Słowaccy ratownicy dopiero po trzech dniach uwolnili trójkę turystów, którzy utknęli w górnej stacji kolejki linowej na szczycie Łomnicy w Tatrach. Wagonik nie mógł zjechać na dół, bo procedury nie zezwalają na przewożenie ludzi przy mrozie sięgającym minus 30 stopni. Stalowe konstrukcje podtrzymujące linę kolejki stają się wtedy bardzo kruche i grozi to katastrofą.

Turyści przez trzy dni czekali w górnej stacji kolejki na poprawę pogody. Nic nie zapowiada jednak, by w najbliższych dniach miało się ocieplić - dlatego ratownicy Horskiej Zachrannej Służby zdecydowali się na ewakuowanie pechowej trójki.

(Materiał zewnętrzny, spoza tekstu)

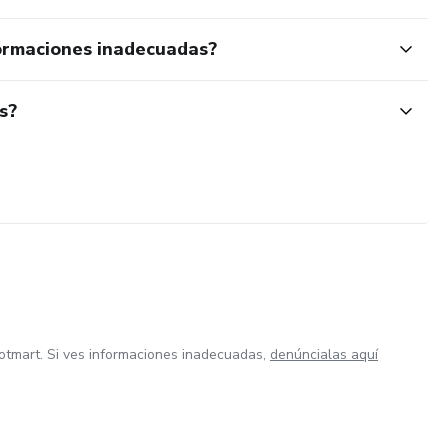
ormaciones inadecuadas?
s?
otmart. Si ves informaciones inadecuadas,
denúncialas aquí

Czterech ratowników w bardzo trudnych warunkach wspięło się na szczyt Łomnicy. Dostarczyli turystom ciepłe, górskie ubiory, a także sprzęt alpinistyczny. Tak wyposażonych sprowadzili asekurując linami na Łomnicką Przełęcz.

Stamtąd turystów zabrał ratrak śnieżny, który zwiózł ich do górnej stacji kolejki gondolowej w rejonie Łomnickiego Stawu. Następnie turyści zjechali do Tatrzańskiej Łomnicy.